Don't we have a right to know the dangers that live amongst us?
I think the problem in this instance is the reasonable concern for extra-judicial 'justice' being meted out on people who have 'done their time' as it were.
I have a tendency to believe that once the punishment of a custodial sentence has been served, it is incumbent on us all to accept that the freed internee has a clean sheet - albeit one on which faint stains remain. If we don't believe this to be the case, i fail to see what purpose there is for depriving a person of their liberty at all - if there is no possibility of redemption we may as well exterminate all the brutes.

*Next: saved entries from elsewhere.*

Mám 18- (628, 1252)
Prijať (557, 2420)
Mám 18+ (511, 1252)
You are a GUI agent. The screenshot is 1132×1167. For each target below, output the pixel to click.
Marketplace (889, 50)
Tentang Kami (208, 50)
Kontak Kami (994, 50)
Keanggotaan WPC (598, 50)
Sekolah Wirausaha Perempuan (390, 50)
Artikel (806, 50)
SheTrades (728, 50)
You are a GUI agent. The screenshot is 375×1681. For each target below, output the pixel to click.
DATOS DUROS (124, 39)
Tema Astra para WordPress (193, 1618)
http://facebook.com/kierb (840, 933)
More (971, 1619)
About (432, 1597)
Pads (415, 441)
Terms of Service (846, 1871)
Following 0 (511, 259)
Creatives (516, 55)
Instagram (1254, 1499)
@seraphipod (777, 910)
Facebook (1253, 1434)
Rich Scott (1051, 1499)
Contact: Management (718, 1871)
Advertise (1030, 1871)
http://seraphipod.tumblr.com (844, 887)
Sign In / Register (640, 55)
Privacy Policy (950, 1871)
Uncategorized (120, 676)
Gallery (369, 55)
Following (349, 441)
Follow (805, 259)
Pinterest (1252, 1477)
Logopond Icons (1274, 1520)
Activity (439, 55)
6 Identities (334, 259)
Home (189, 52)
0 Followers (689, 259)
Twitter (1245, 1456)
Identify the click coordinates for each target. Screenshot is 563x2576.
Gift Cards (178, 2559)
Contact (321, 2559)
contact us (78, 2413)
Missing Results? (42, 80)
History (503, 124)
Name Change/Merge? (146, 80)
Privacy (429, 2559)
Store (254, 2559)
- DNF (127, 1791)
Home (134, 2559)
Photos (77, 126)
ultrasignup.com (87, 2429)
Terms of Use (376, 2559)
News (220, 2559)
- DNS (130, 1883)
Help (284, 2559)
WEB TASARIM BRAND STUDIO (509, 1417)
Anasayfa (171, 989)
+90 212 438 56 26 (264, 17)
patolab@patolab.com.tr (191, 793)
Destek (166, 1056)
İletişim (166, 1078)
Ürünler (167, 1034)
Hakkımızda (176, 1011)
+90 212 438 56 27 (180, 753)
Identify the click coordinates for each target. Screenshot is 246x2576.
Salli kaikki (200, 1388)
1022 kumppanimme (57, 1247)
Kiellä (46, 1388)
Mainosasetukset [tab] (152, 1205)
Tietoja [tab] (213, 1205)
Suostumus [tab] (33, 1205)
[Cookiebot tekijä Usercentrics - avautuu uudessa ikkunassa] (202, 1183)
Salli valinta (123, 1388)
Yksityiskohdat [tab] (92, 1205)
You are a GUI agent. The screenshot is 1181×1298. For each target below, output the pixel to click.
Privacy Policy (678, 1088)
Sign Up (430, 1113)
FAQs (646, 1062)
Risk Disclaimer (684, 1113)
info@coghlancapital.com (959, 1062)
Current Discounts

I know this is all a bit on the 'bleeding heart liberal' side, and it is quite probable i would feel differently if James were my son, brother, cousin, grandson etc, but i would like to think that i could keep my head whether all around were losing theirs or no. Crimes are committed, sentences are passed, punishments are passed down, punishments are served, criminals are freed. Without a personal attachment to the process, the process itself seems reasonable. Ask yourself this - if not this system, then what other?
The Bulger case might be seen to be exceptional, but in some ways it isn't really. You might think that they should never have been released, but evidently there were others who thought otherwise. The offenders were little more than children themselves at the time of the offence and their release was subject to an injunction for their protection which, if you think about it with a cool head, was probably necessary.
If the injunction was breached it needed to be dealt with with some severity. Like it or not this is the way we do things here - one wonders what alternative people propose?
On a related note, you might want to watch this -
- which i never finished watching due to the 'curious incident of the tw@ in the night' - said tw@ meant i missed the scene where i may, or may not, have lost my sympathy with a latter day Spidey.